> What the exercise asks:
Copy word for word the lines in the records below, starting at the line with "about excessive sugar" and ending at the line with "process, such as". Skip the pictures.

(Recorded data)

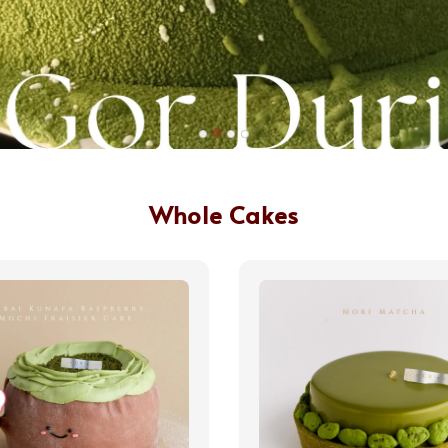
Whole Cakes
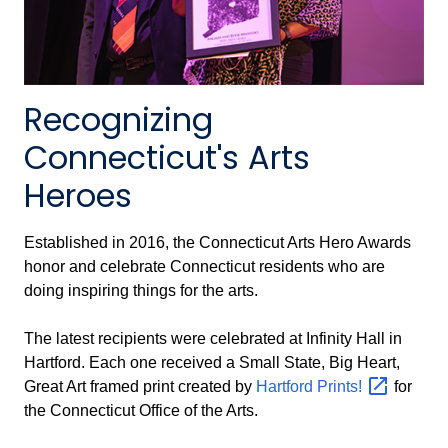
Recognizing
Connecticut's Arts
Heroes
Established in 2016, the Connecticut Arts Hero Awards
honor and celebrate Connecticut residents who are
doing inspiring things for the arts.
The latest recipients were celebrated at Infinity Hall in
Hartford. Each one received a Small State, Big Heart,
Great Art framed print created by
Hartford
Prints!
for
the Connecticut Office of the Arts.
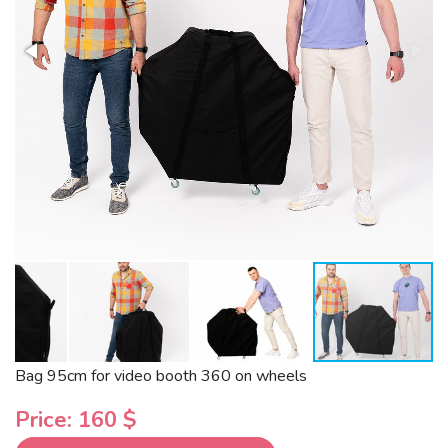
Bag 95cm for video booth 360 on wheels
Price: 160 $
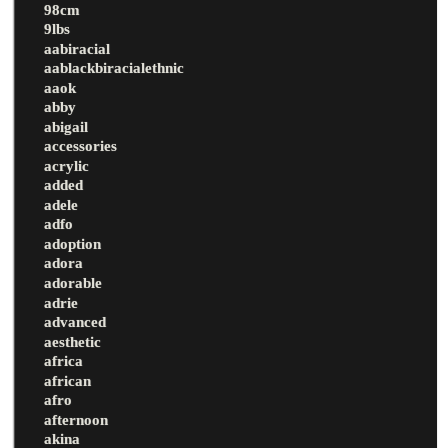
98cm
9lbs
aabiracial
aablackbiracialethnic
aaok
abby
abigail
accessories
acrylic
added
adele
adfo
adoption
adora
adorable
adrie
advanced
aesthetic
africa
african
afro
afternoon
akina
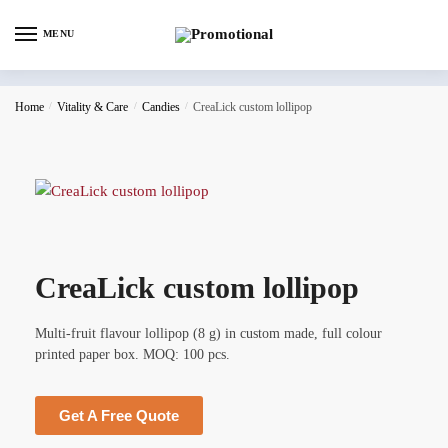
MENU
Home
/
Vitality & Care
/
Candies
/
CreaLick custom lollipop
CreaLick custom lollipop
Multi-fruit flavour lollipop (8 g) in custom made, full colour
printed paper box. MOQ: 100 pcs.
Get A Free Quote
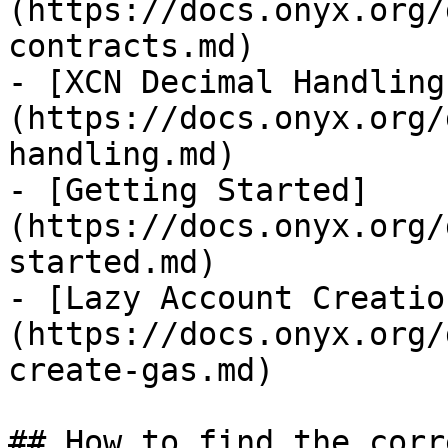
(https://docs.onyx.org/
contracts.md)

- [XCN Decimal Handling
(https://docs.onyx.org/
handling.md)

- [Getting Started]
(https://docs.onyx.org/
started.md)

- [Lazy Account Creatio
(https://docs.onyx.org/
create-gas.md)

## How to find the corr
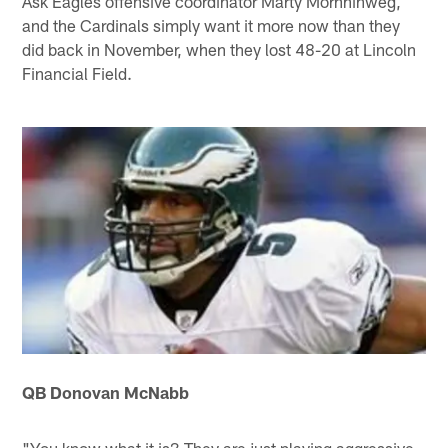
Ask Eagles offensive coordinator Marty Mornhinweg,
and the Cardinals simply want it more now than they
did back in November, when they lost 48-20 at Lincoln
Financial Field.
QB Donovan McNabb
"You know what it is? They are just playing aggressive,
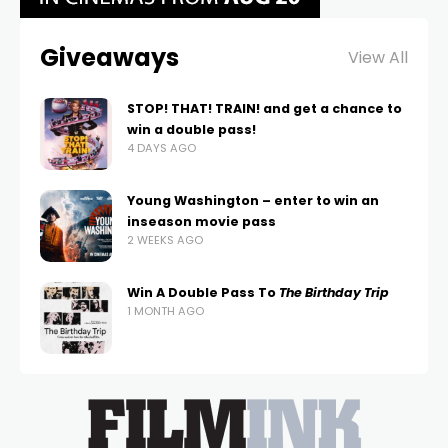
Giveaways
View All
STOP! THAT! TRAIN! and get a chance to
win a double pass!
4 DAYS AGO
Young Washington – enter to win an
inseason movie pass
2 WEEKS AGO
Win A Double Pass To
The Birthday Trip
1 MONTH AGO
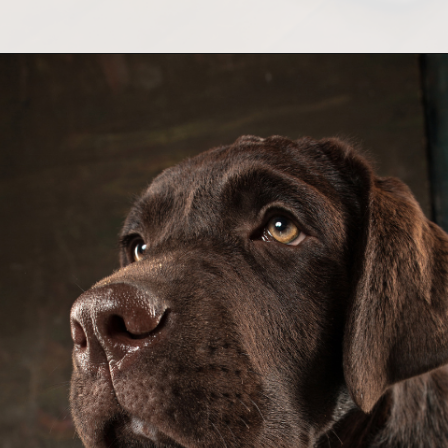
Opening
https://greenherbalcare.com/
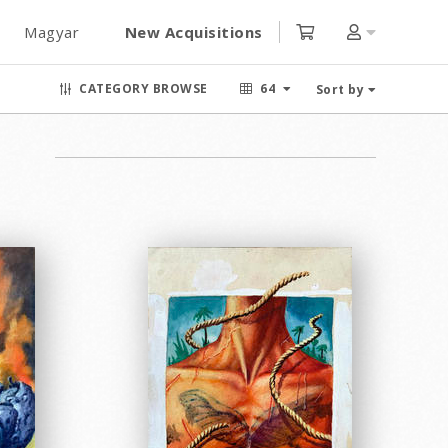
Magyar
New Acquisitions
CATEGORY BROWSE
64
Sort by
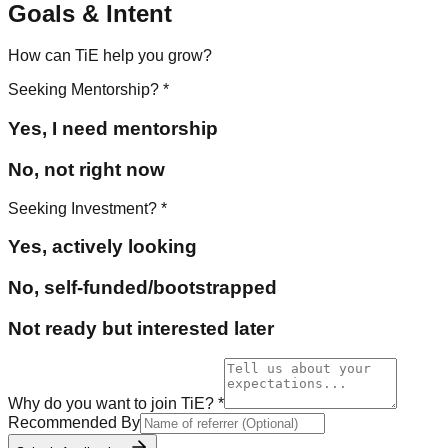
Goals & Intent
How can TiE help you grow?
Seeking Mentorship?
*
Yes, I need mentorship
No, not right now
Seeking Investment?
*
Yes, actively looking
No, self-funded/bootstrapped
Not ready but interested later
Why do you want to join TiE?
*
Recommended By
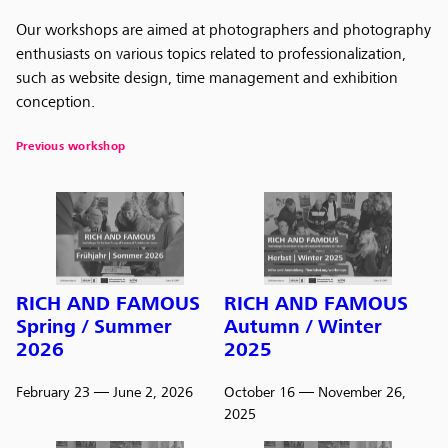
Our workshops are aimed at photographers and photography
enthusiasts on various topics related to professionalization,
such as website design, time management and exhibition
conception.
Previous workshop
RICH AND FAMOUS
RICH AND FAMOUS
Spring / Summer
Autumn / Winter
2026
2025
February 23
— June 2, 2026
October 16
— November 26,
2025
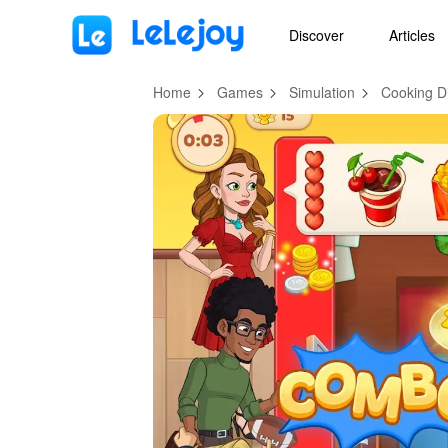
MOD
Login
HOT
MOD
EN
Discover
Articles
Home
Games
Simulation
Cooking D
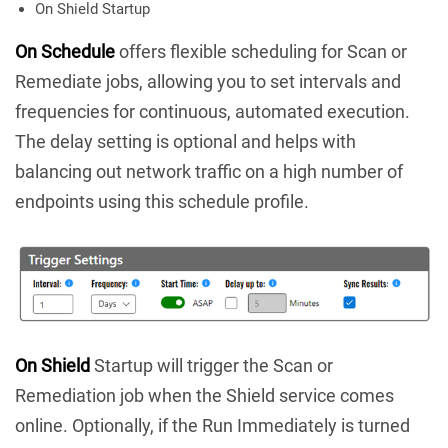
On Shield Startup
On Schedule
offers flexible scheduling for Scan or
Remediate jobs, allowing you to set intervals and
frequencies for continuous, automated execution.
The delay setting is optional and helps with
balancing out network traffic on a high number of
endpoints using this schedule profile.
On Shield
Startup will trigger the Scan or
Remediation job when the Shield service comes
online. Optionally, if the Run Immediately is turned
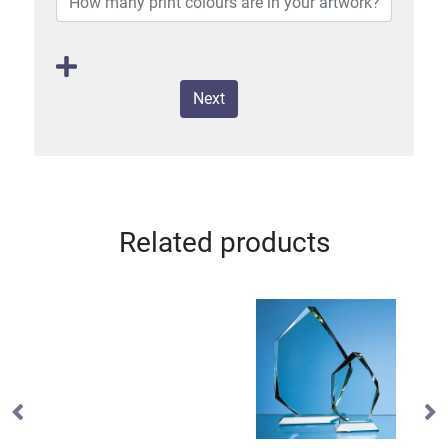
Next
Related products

* * *

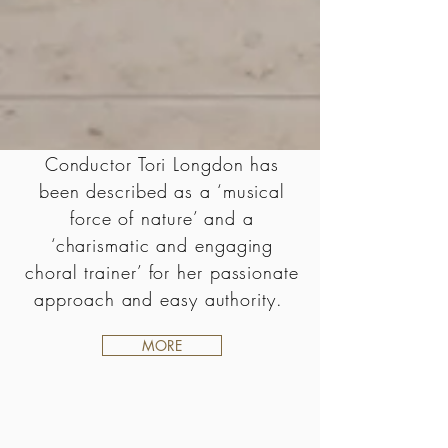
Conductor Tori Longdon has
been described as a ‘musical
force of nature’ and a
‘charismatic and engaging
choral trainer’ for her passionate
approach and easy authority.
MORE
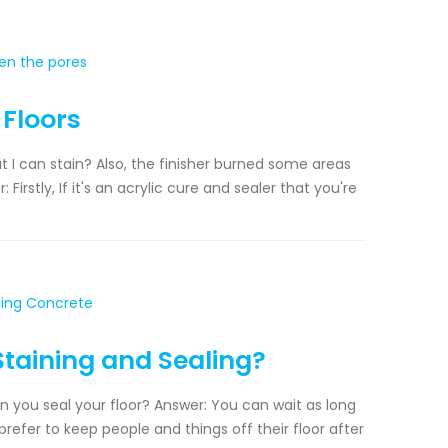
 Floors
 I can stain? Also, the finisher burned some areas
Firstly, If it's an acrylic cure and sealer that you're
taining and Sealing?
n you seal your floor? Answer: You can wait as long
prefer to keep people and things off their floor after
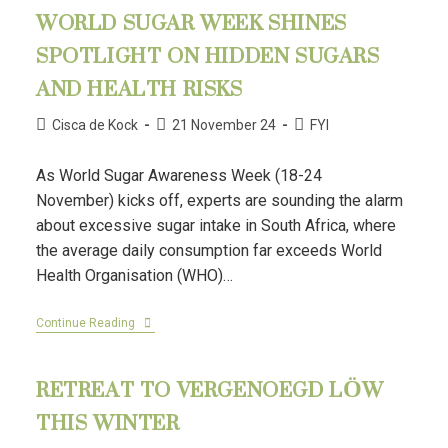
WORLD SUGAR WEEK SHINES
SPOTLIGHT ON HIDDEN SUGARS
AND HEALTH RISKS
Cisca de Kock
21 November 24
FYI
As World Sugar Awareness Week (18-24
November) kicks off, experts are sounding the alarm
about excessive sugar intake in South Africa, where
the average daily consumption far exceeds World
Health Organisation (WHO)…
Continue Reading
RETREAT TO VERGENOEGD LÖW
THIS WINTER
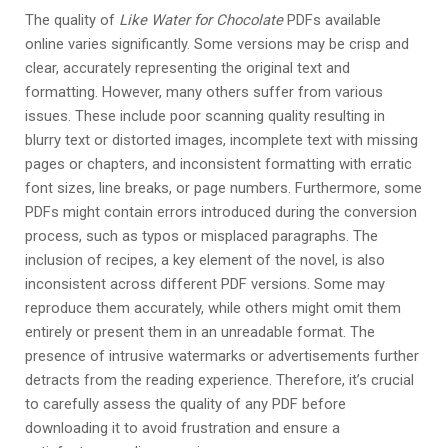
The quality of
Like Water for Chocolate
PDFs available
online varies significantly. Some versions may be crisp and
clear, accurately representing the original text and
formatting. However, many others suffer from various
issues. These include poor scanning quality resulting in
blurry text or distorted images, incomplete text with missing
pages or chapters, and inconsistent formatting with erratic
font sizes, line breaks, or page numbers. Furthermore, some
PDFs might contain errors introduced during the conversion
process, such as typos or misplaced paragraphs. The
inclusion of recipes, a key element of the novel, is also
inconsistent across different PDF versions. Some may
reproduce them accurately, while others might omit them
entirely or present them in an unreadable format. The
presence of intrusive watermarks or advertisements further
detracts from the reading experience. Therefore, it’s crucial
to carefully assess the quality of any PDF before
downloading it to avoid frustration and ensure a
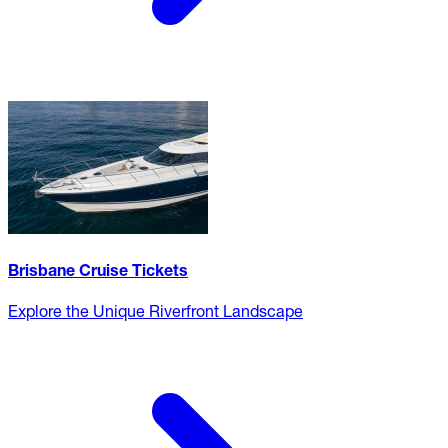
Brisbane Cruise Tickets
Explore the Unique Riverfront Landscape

> Your response:
about excessive sugar intake in South Africa, where
the average daily consumption far exceeds World
Health Organisation (WHO)…
Continue Reading
RETREAT TO VERGENOEGD LÖW
THIS WINTER
The quality of
Like Water for Chocolate
PDFs available
online varies significantly. Some versions may be crisp and
clear, accurately representing the original text and
formatting. However, many others suffer from various
issues. These include poor scanning quality resulting in
blurry text or distorted images, incomplete text with missing
pages or chapters, and inconsistent formatting with erratic
font sizes, line breaks, or page numbers. Furthermore, some
PDFs might contain errors introduced during the conversion
process, such as typos or misplaced paragraphs. The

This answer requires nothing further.